# is this anything



## alcapone1130 (Aug 25, 2009)

found in local newer dump


----------



## alcapone1130 (Aug 25, 2009)

no markings


----------



## coboltmoon (Aug 25, 2009)

Does the seam stop before the lip?

 Normally I would of thought the bottle was less then 20 years old, but you said it was from a dump so you got my curiosity.  A photo of the base might help.


----------



## alcapone1130 (Aug 25, 2009)

thanks guys,the seem goese up the lip,im with lobeycat i figured walmart thanks just wanted to make sure,before i threw it out.it is a newer dump


----------



## alcapone1130 (Aug 25, 2009)

how can i pull this thread off to save me humility


----------



## pyshodoodle (Aug 25, 2009)

Just cuz it's new glass doesn't mean you gotta throw it out again. That's worth at least a buck at the flea market to someone.[]


----------



## cc6pack (Aug 25, 2009)

You can't, it's called paying your dues[]

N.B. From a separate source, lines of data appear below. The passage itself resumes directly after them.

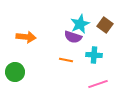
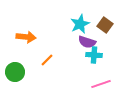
purple semicircle: moved 14 px right, 5 px down
orange line: moved 19 px left; rotated 56 degrees counterclockwise
pink line: moved 3 px right
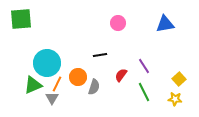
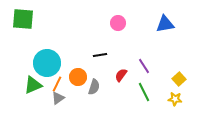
green square: moved 2 px right; rotated 10 degrees clockwise
gray triangle: moved 6 px right; rotated 24 degrees clockwise
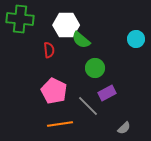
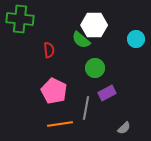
white hexagon: moved 28 px right
gray line: moved 2 px left, 2 px down; rotated 55 degrees clockwise
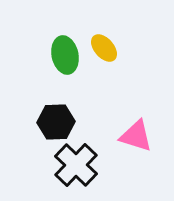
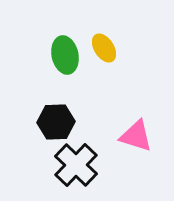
yellow ellipse: rotated 8 degrees clockwise
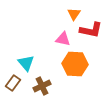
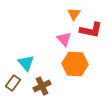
pink triangle: moved 1 px right; rotated 35 degrees clockwise
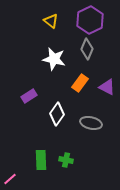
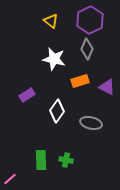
orange rectangle: moved 2 px up; rotated 36 degrees clockwise
purple rectangle: moved 2 px left, 1 px up
white diamond: moved 3 px up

 Jusat kidding you can edit the content, little button upper right 

 Forgot.... did you see the links in the other post?


----------



## alcapone1130 (Aug 25, 2009)

your wright,thats what i meant bye throwing it out,to the yard sale pile


----------



## Wilkie (Aug 25, 2009)

My friend gave me one just like it but mine is cobalt.  She was so pleased with herself and I just didn't have the heart to tell her its just a decorative piece of modern glass.  I have it in my garbage (I mean Garage) on a shelf.


----------



## alcapone1130 (Aug 25, 2009)

you guys are hilarious,i do think it would look good in the window thanks guys for all the input


----------



## alcapone1130 (Aug 25, 2009)

hey 6 pack,yeah those are great spots,thank you,as to the meds man im sorry there all traded out,sorry about that.i made a deal last night with a couple people but i know the area now your looking for and will definately keep an eye out for you


----------